◆ **Input material**:

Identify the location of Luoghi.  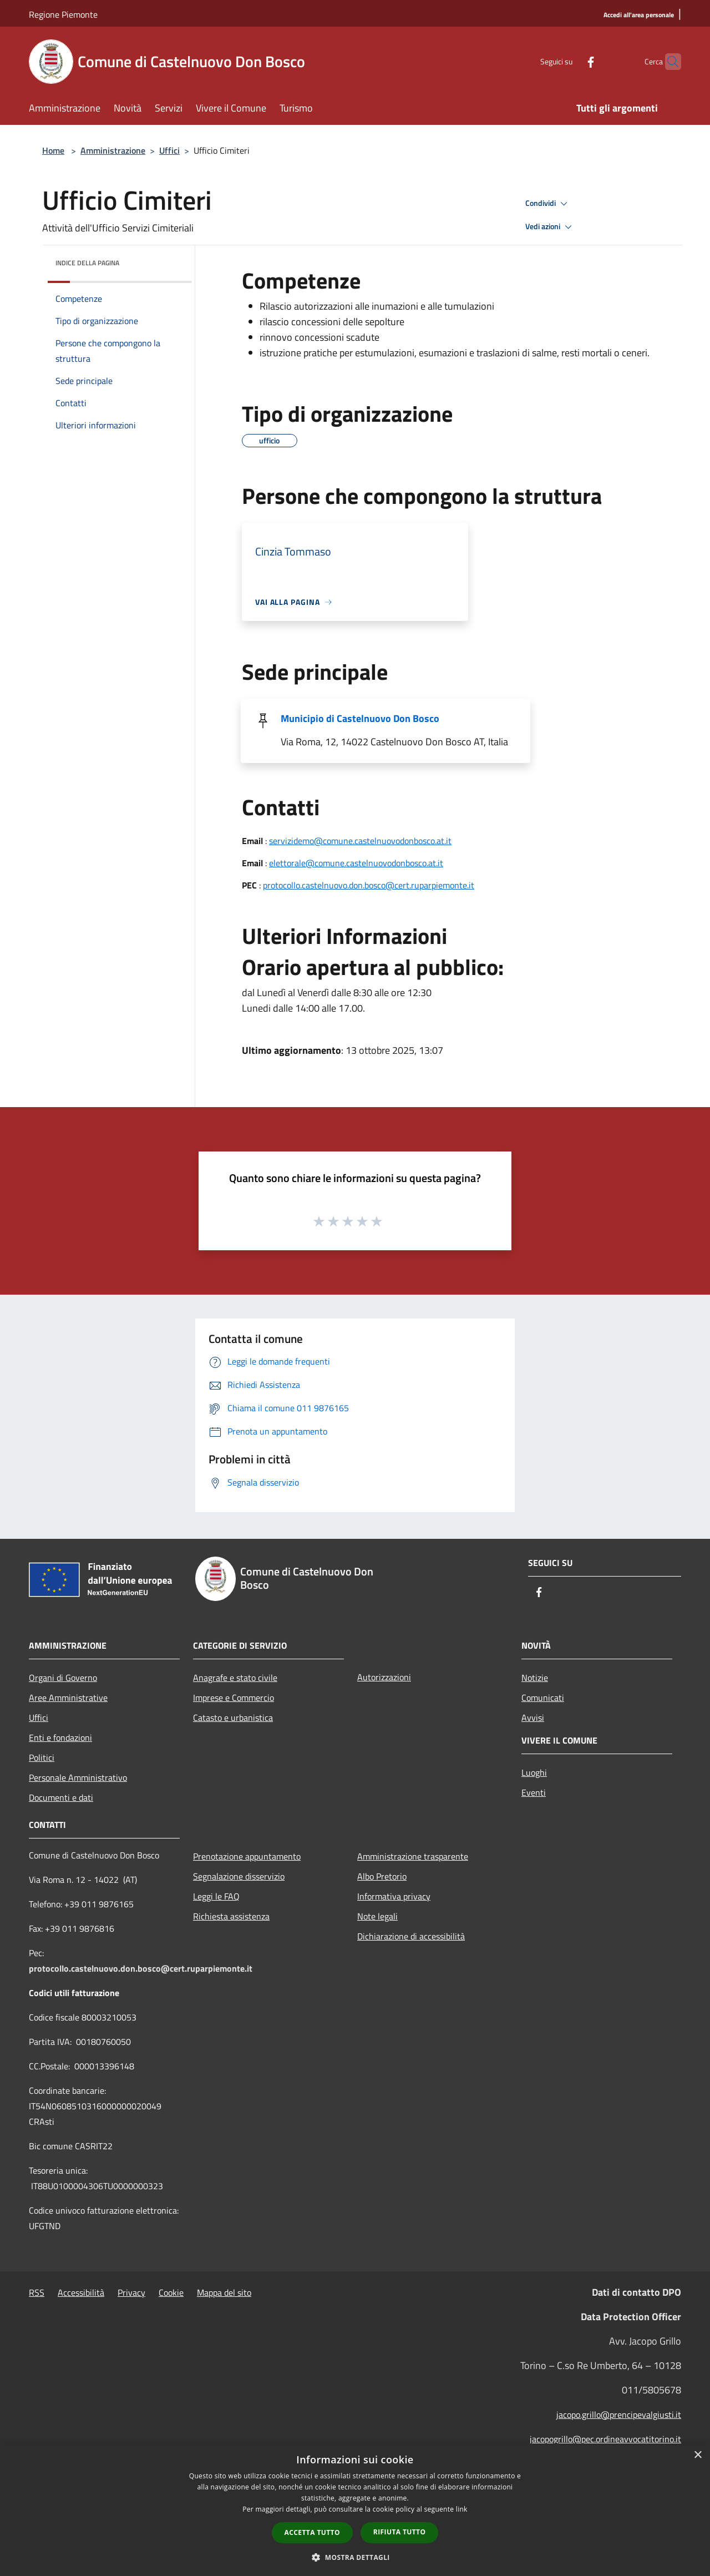
(534, 1772).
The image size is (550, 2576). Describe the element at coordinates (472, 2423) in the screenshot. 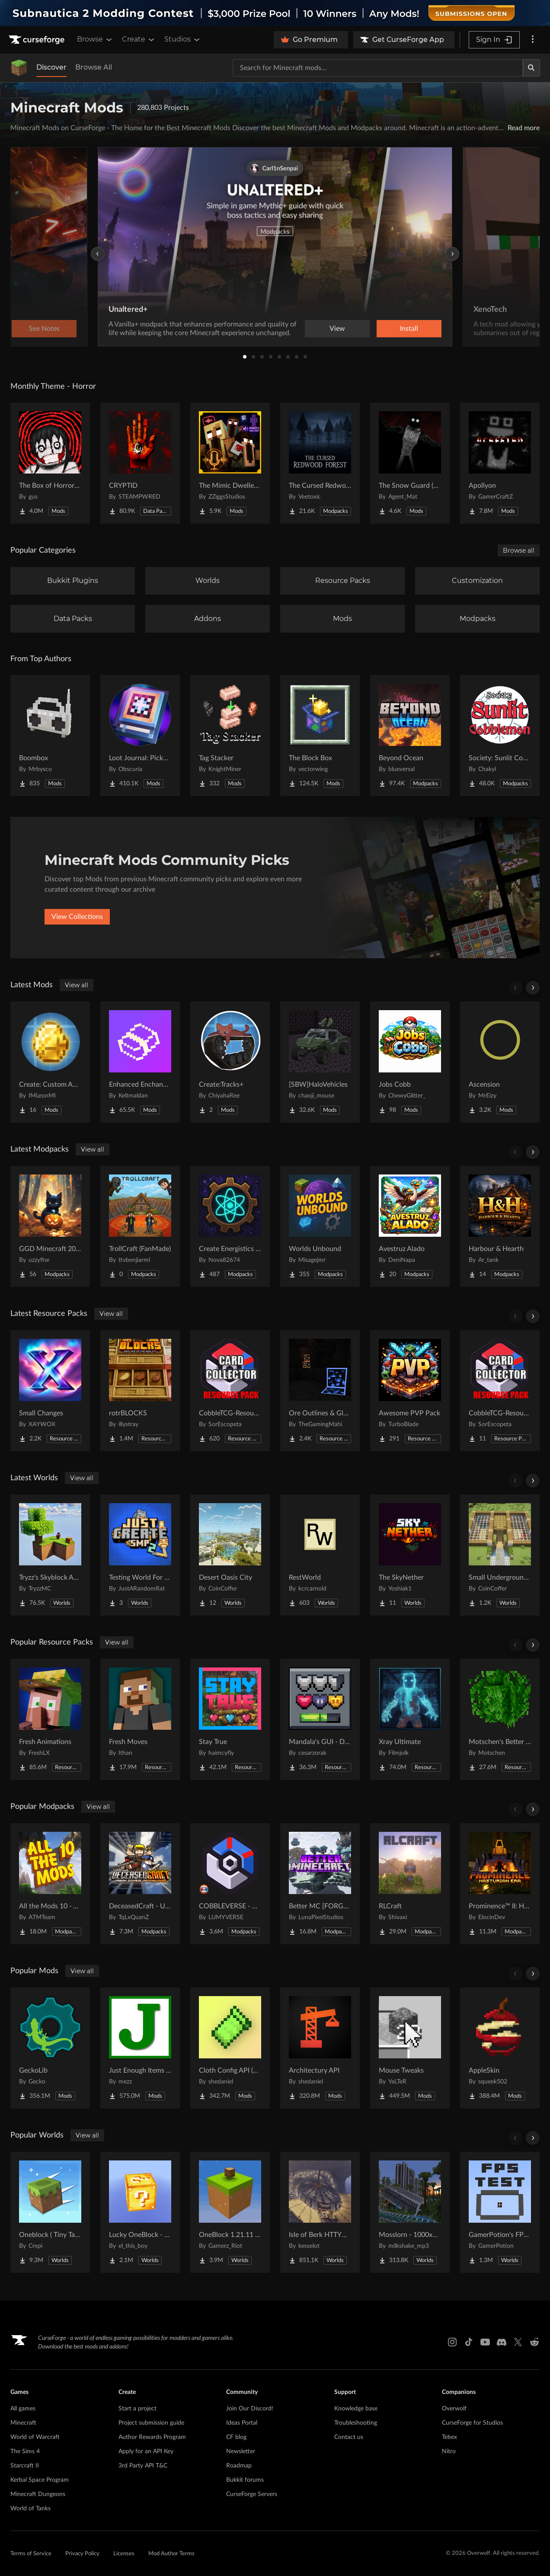

I see `CurseForge for Studios` at that location.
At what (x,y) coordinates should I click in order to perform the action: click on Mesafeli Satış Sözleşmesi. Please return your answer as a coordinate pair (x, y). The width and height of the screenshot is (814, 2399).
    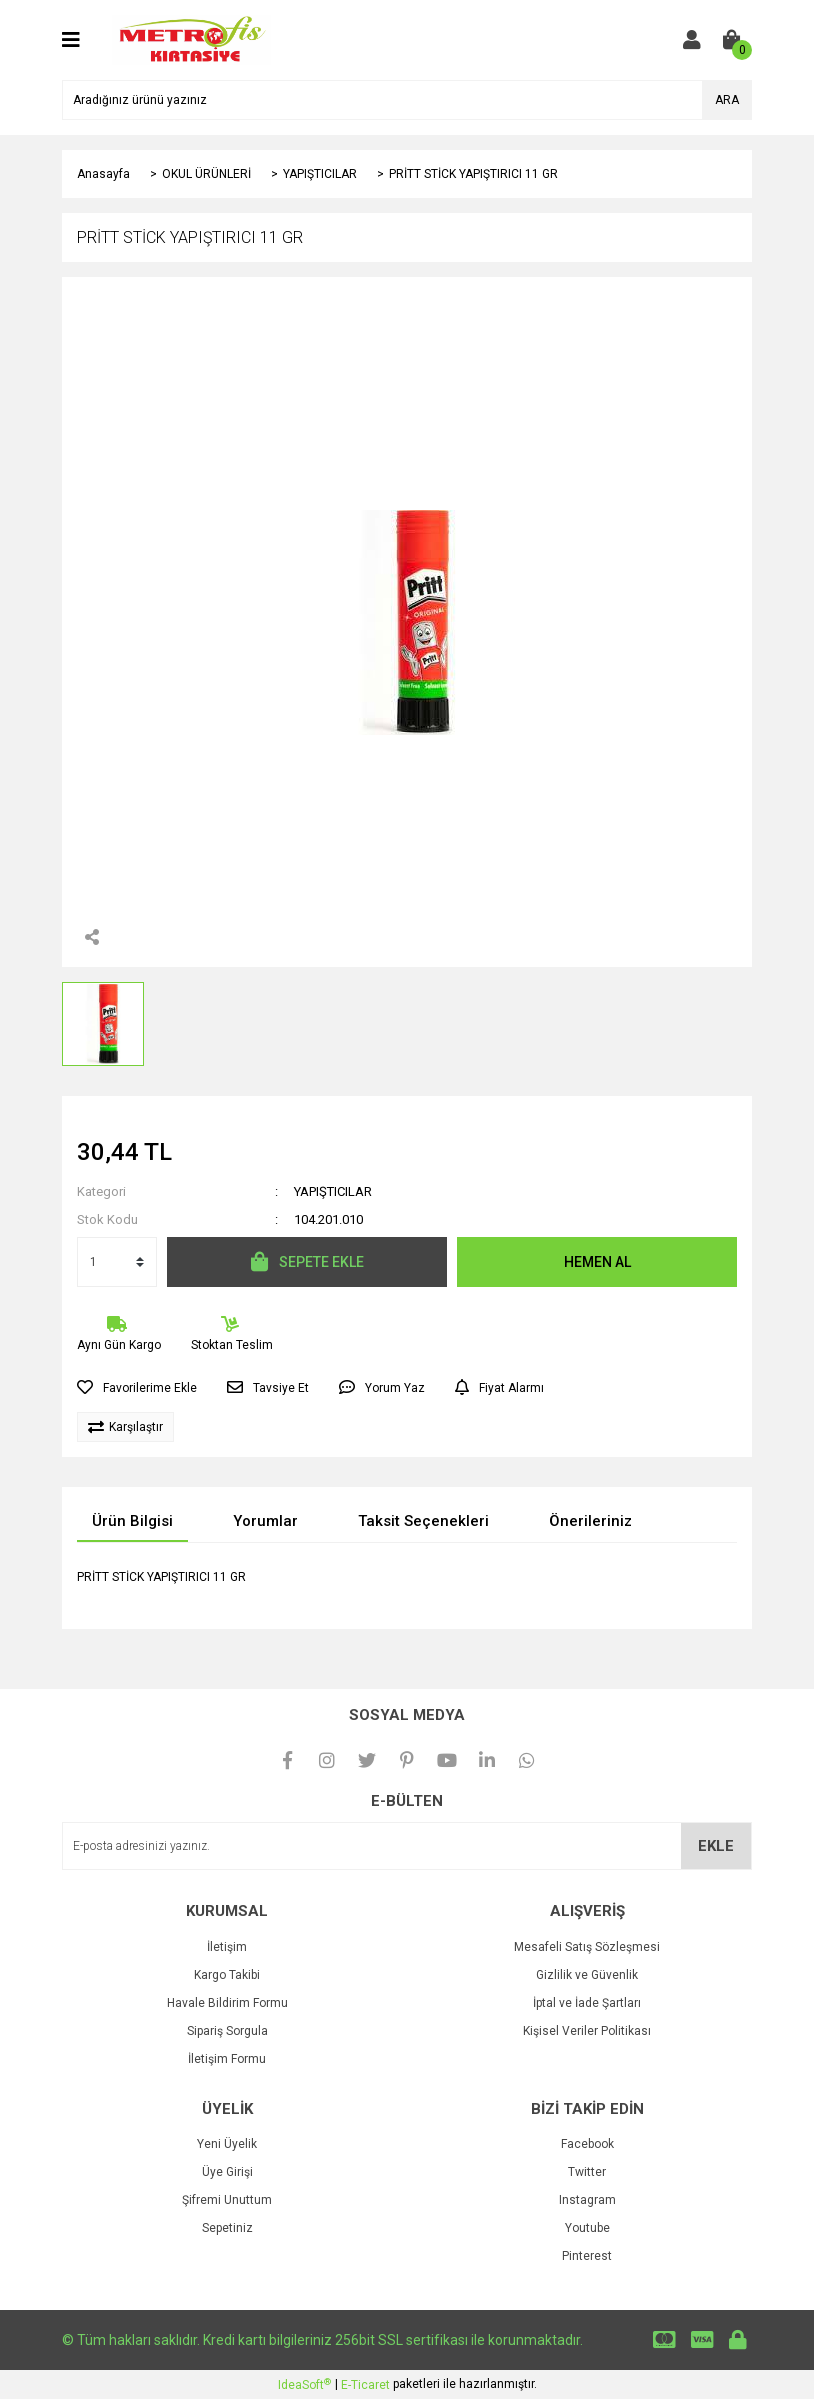
    Looking at the image, I should click on (587, 1947).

◆ **Problem to solve**:
Only the lines from the one containing "At what (x,y)" through the final line of the data are to be written out, exactly as they stand and without pictures.

◆ **Task result**:
At what (x,y) coordinates should I click in order to perform the action: click on Mesafeli Satış Sözleşmesi. Please return your answer as a coordinate pair (x, y). The width and height of the screenshot is (814, 2399).
    Looking at the image, I should click on (587, 1947).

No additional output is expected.